His analysis was disturbingly on point. “You’ve said Furie will be my greatest asset, yet now you hint that she’ll be the dividing wedge in my army. So which is it?”
“I said she would be an asset if you could tame her. It all depends on what emerges from those depths. One way to find out. Sign my ledger.”
“I might as well sign Dorada’s.” The Queen of Evil had taken a page from Lothaire’s book—in fact, she now possessed Lothaire’s old ledger—and was supplementing it by making offers with her ring in exchange for a vow. “I could wish for Furie, my crown, and peace among my ranks.”
“You fought Dorada not long ago. If she deigned to bargain with you after that, would you pledge your future to a former mummy who chums around with wendigos?” Lothaire added, “And how do you think your Valkyrie Bride would feel about your being oathbound to a malevolent sorceress? Remind me: Aren’t the Valkyries the ‘good guys’?”

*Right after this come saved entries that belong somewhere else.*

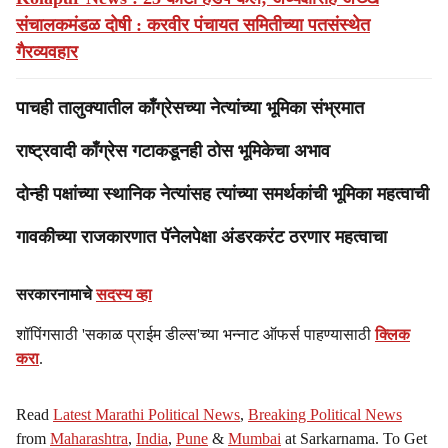
संचालकमंडळ दोषी : करवीर पंचायत समितीच्या पतसंस्थेत
गैरव्यवहार
पाचही तालुक्यातील काँग्रेसच्या नेत्यांच्या भूमिका संभ्रमात
राष्ट्रवादी काँग्रेस गटाकडूनही ठोस भूमिकेचा अभाव
दोन्ही पक्षांच्या स्थानिक नेत्यांसह त्यांच्या समर्थकांची भूमिका महत्वाची
गावकीच्या राजकारणात पॅनेलपेक्षा अंडरकरंट ठरणार महत्वाचा
सरकारनामाचे
सदस्य व्हा
शॉपिंगसाठी 'सकाळ प्राईम डील्स'च्या भन्नाट ऑफर्स पाहण्यासाठी
क्लिक
करा
.
Read
Latest Marathi Political News
,
Breaking Political News
from
Maharashtra
,
India
,
Pune
&
Mumbai
at Sarkarnama. To Get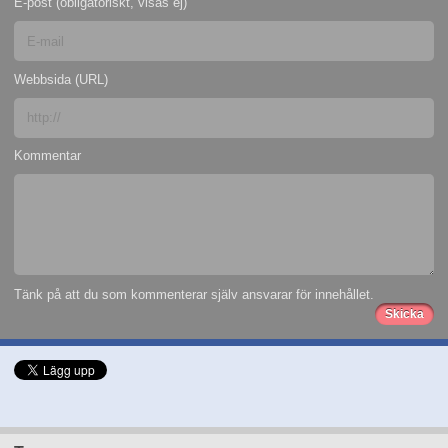
E-post (obligatoriskt, visas ej)
Webbsida (URL)
Kommentar
Tänk på att du som kommenterar själv ansvarar för innehållet.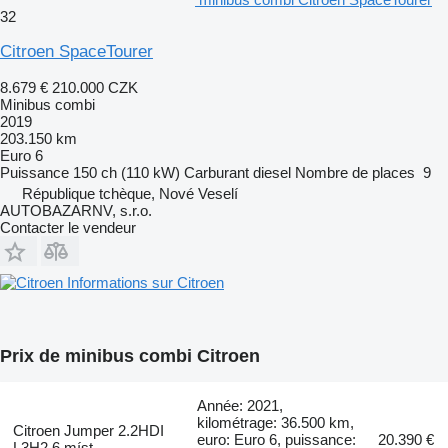
32
Citroen SpaceTourer
8.679 €
210.000 CZK
Minibus combi
2019
203.150 km
Euro 6
Puissance
150 ch (110 kW)
Carburant
diesel
Nombre de places
9
République tchèque, Nové Veselí
AUTOBAZARNV, s.r.o.
Contacter le vendeur
Informations sur Citroen
Prix de minibus combi Citroen
Année: 2021,
kilométrage: 36.500 km,
Citroen Jumper 2.2HDI
euro: Euro 6, puissance:
20.390 €
L3H2 6 míst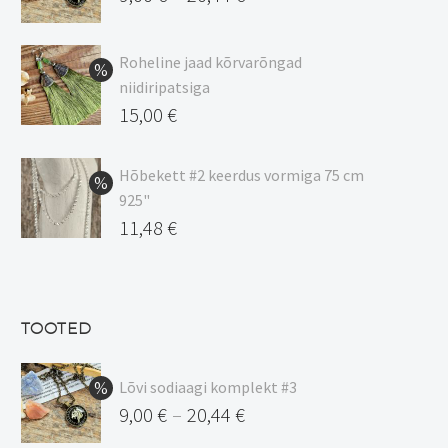
Hinnavahemik:
9,00 €
Roheline jaad kõrvarõngad
kuni
niidiripatsiga
20,44 €
Algne
15,00
€
hind
Praegune
oli:
hind
Hõbekett #2 keerdus vormiga 75 cm
925"
17,00 €.
on:
Algne
11,48
€
15,00 €.
hind
Praegune
oli:
hind
13,50 €.
on:
TOOTED
11,48 €.
Lõvi sodiaagi komplekt #3
9,00
€
20,44
€
–
Hinnavahemik: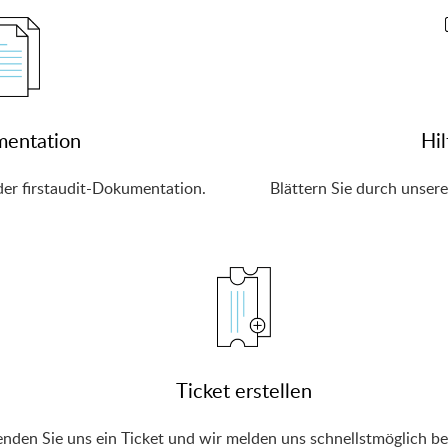
entation
Hil
 der firstaudit-Dokumentation.
Blättern Sie durch unser
Ticket erstellen
nden Sie uns ein Ticket und wir melden uns schnellstmöglich be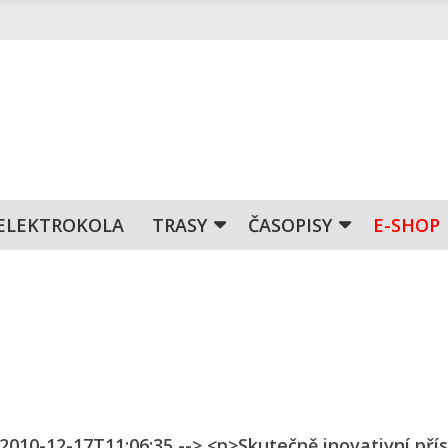
ELEKTROKOLA
TRASY
ČASOPISY
E-SHOP
 2010-12-17T11:06:35 --> <p>Skutečně inovativní pří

No one made a secret of Furie’s hatred for vampires. She would despise Kristoff doubly.
Though he’d never met her, he knew exactly what she would look like because he’d seen her identical twin, Cara the Fair.
Beautiful—in an eerie, lethal way.
Lothaire tapped his temple. “Starting to put together the bigger picture?” Knowing how trapped Kristoff was in every sense, Lothaire said, “Your Bride’s a Valkyrie born of a Fury. And more, she’s an arch-Fury , with wings of fire. Hunting evildoers is in her DNA.”

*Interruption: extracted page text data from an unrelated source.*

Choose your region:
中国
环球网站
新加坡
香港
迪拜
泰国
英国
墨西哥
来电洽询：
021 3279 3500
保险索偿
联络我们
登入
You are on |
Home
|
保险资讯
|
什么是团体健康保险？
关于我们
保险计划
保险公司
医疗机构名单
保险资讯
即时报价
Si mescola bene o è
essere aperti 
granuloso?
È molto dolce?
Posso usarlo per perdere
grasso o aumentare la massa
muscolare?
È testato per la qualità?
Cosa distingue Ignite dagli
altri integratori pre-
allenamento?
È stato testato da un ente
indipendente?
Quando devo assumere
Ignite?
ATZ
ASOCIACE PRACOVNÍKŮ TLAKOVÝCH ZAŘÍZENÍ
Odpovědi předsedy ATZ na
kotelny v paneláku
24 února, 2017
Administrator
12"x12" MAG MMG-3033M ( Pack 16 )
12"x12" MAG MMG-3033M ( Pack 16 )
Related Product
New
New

She’ll consider me an evildoer.
“When I last met her six decades ago, she nearly incinerated me with those wings in a fiery embrace, right before I chained her to the bottom of the ocean.” He sighed to the sky, “Good times,” and walked on without a care in the worlds.
Rage welling, Kristoff followed Lothaire, beginning to sweat in the increasingly hot air. They headed toward that plain of piping lava, the heat mirroring his inner turmoil as he seethed over his options.
Oathbound to one of two evil beings: Lothaire or Dorada.
Or let Furie continue to drown.
Unless . . . Kristoff narrowed his eyes on Lothaire’s back as he devised another alternative. What if I change the rules of the entire game?
The checkmate of them all. He found his lips curving. Yes, brother, maybe we are more alike than I’ll admit.